Actions and Commitments

Call to Action # 75: Missing Children and Burial Information (71-76)

Wabasca (St. John’s) and Desmarais (Wabiscaw Lake, St. Martin’s, Wabiscaw) IRS

May 3, 2022

Bigstone Health Commission: $2,009,322 2021-2024

CIRNAC: Bigstone Health Commission is undertaking work related to research, knowledge gathering, commemoration, memorialization, and fieldwork investigation around two former Residential Schools – Wabasca (St. John’s) and Desmarais (Wabiscaw Lake, St. Martin’s, Wabiscaw).

Today, Lorraine Muskwa, Chief Executive Officer of Bigstone Health Commission, and the Honourable Marc Miller, Minister of Crown-Indigenous Relations, announced funding totalling $2,009,322 for fiscal years 2021-2024 through the Residential Schools Missing Children – Community Support Funding program to assist with this important work.

Bigstone Health Commission has established an Elder Advisory Committee to oversee archival research, interviews, gatherings for Survivors, and ground penetrating radar at both residential school sites.

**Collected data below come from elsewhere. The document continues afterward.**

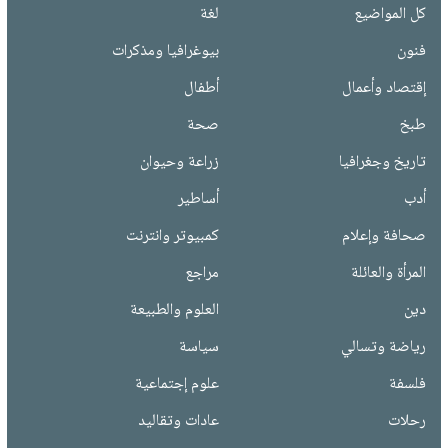
كل المواضيع
لغة
فنون
بيوغرافيا ومذكرات
إقتصاد وأعمال
أطفال
طبخ
صحة
تاريخ وجغرافيا
زراعة وحيوان
أدب
أساطير
صحافة وإعلام
كمبيوتر وانترنت
المرأة والعائلة
مراجع
دين
العلوم والطبيعة
رياضة وتسالي
سياسة
فلسفة
علوم إجتماعية
رحلات
عادات وتقاليد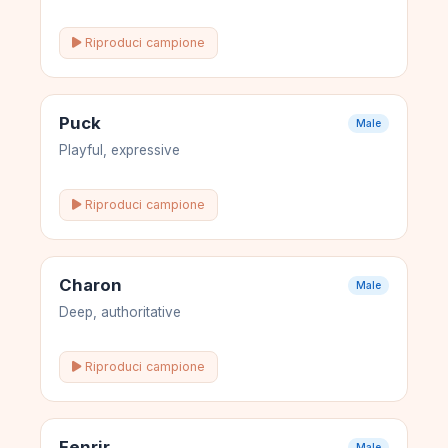
Riproduci campione
Puck
Male
Playful, expressive
Riproduci campione
Charon
Male
Deep, authoritative
Riproduci campione
Fenrir
Male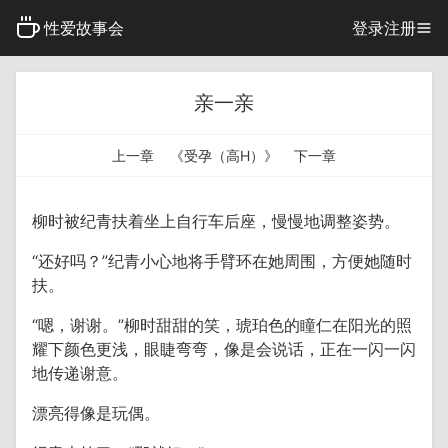
性爱故事会
登录
注册
亲一亲
上一章
《受孕（高H）》
下一章
柳时被纪青扶着坐上自行车后座，慢慢地调整姿势。
“还好吗？”纪青小心地将手臂环在她周围，方便她随时
扶。
“嗯，谢谢。”柳时甜甜的笑，琥珀色的瞳仁在阳光的照
耀下颜色更浅，眼睫弯弯，像是会说话，正在一闪一闪
地传递谢意。
漂亮得像是玩偶。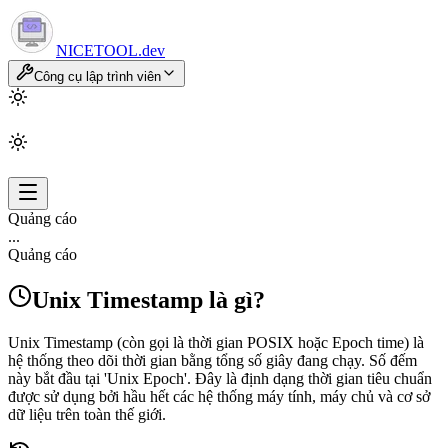
NICETOOL
.dev
Công cụ lập trình viên
Quảng cáo
...
Quảng cáo
Unix Timestamp là gì?
Unix Timestamp (còn gọi là thời gian POSIX hoặc Epoch time) là
hệ thống theo dõi thời gian bằng tổng số giây đang chạy. Số đếm
này bắt đầu tại 'Unix Epoch'. Đây là định dạng thời gian tiêu chuẩn
được sử dụng bởi hầu hết các hệ thống máy tính, máy chủ và cơ sở
dữ liệu trên toàn thế giới.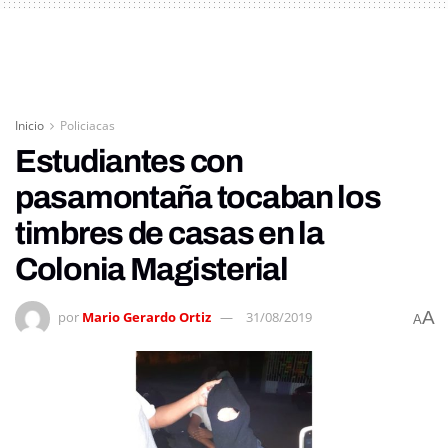
Inicio
Policiacas
Estudiantes con
pasamontaña tocaban los
timbres de casas en la
Colonia Magisterial
A
por
Mario Gerardo Ortiz
31/08/2019
A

Fieldwork investigation is planned to commence summer 2022. This community-led process will ensure Bigstone Cree Nation can undertake this work in their own way and at their own pace.

Addressing the harms suffered by Survivors, their families and communities is at the heart of reconciliation and is essential to renewing and building relationships with Indigenous Peoples, governments, and all Canadians.

Bigstone Cree Nation is comprised of three communities: Calling Lake, Chipewyan Lake, and Wabasca located in northern Alberta with an on-reserve population of 3,500 and 4,700 members living off-reserve.